Сам Потемкин тоже не считал нужным отказывать себе в радостях жизни. Державин вставил в оду строки, рисующие князя завзятым волокитой:
Или средь рощицы прекрасной В беседке, где фонтан шумит, При звоне арфы сладкогласной… На бархатной диване лежа, Младой девицы чувства нежа, Вливаю в сердце ей любовь.
Или великолепным цугом В карете аглицкой, златой, С собакой, шутом или другом, Или с красавицей какой Я под качелями гуляю…
Похождения Григория Александровича не являлись секретом для общества. Князя осаждали толпы поклонниц. До конца жизни он оставался очень красивым человеком. «Была какая-то очаровательная привлекательность в его наружности, — писал Самойлов. — Редко удачное сочетание женской мягкости и мужской твердости. Изящный, тонкий характер всей фигуры, до зрелого возраста сохранявший молодую свежесть. Лицо продолговато-овальной формы отличалось чистотой, ровным румянцем, белизной и оттенялось светло-каштановыми, вьющимися шелковистыми волосами. Тонкая, приятная улыбка красиво очерченных полных губ, и рот при детском, звонком смехе обнажал ряд ровных зубов как бы из молодой слоновой кости. Все это освещали глаза цвети бирюзы, которую он так любил. Из них один погиб, отсюда прозвище князя "Полифем". Энергичный вид придавали ему брови, приподнятые к концам, разделенные правильно очерченным, несколько крупноватым орлиным носом. Широкая выпуклая грудь и округлые плечи при высоком росте и пропорциональности всего постава напоминали сложением античную статую. Сходство с нею усиливал наклон головы и стройный стан. Наружность его отдаляла от созерцателя мысль об искусственной гордости или властности, сквозившей в нем на общественных собраниях или перед фронтом. И даже угловатость решительных движений, опрокидывавших гостиные предметы, напоминала в нем "богатыря-смолянина", каким и величала его Екатерина».
При такой внешности Григорий Александрович был обречен стать кумиром светских дам.
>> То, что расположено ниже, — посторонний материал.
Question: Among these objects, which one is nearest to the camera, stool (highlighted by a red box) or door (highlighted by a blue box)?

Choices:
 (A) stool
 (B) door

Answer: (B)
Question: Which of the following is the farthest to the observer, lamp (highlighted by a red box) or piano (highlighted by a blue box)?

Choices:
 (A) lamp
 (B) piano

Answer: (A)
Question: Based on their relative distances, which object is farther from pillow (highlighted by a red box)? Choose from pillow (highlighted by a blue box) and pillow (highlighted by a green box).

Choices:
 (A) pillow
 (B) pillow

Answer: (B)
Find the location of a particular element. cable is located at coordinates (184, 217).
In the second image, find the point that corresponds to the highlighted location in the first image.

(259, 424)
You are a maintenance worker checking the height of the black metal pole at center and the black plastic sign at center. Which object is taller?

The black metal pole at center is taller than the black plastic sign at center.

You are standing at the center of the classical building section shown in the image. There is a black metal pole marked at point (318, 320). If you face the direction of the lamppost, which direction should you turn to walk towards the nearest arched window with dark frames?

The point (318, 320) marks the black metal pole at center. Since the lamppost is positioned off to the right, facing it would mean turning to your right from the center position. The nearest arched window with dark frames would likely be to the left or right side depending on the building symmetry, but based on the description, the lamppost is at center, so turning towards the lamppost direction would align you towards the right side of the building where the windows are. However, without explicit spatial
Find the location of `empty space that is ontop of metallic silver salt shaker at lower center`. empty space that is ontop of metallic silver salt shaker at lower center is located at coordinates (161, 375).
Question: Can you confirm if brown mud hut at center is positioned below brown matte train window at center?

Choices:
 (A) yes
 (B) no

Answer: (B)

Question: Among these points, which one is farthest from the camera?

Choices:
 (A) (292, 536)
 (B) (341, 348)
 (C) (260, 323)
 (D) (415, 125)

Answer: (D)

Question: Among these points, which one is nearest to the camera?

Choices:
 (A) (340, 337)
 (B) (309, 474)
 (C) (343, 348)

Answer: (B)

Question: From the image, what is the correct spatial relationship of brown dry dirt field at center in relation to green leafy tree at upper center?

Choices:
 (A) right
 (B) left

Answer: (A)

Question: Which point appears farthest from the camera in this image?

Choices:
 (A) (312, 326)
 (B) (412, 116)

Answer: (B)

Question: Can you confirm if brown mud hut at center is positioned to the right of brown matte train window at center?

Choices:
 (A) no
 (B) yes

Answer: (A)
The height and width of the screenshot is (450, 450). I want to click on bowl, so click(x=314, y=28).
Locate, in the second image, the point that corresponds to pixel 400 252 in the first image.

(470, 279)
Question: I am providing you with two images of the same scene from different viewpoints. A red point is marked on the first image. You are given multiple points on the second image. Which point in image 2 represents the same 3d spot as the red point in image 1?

Тот же Державин сообщал, что «Многие почитавшие Потемкина женщины носили в медальонах его портреты на грудных цепочках»22. Недаром Екатерина в одной из записок замечала, что «весь город, бесчисленное количество женщин на ваш счет ставят. И правда, нет большего охотника с ними возиться». Потемкин находил в дамском обществе огромное удовольствие. Казалось, он готов был часами заниматься с понравившимися ему женщинами, рассуждать о нарядах, забавлять их веселыми разговорами, давать в честь очередной «богини» балы и праздники23.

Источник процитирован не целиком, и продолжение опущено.